### What is required
Exclude every picture and return the remaining entries below verbatim.
*** Opening Exercise inputs ***
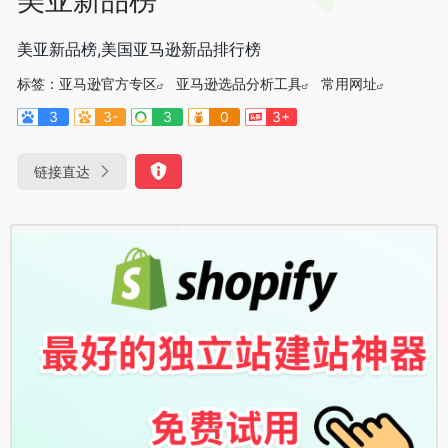
美亚新品榜,美国亚马逊新品排行榜
标签：
亚马逊官方专区
亚马逊选品分析工具
常用网址
3
3-
3
0
3+
链接直达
*** Closing Exercise inputs ***
### Exercise output
美亚新品榜,美国亚马逊新品排行榜
标签：
亚马逊官方专区
亚马逊选品分析工具
常用网址
3
3-
3
0
3+
链接直达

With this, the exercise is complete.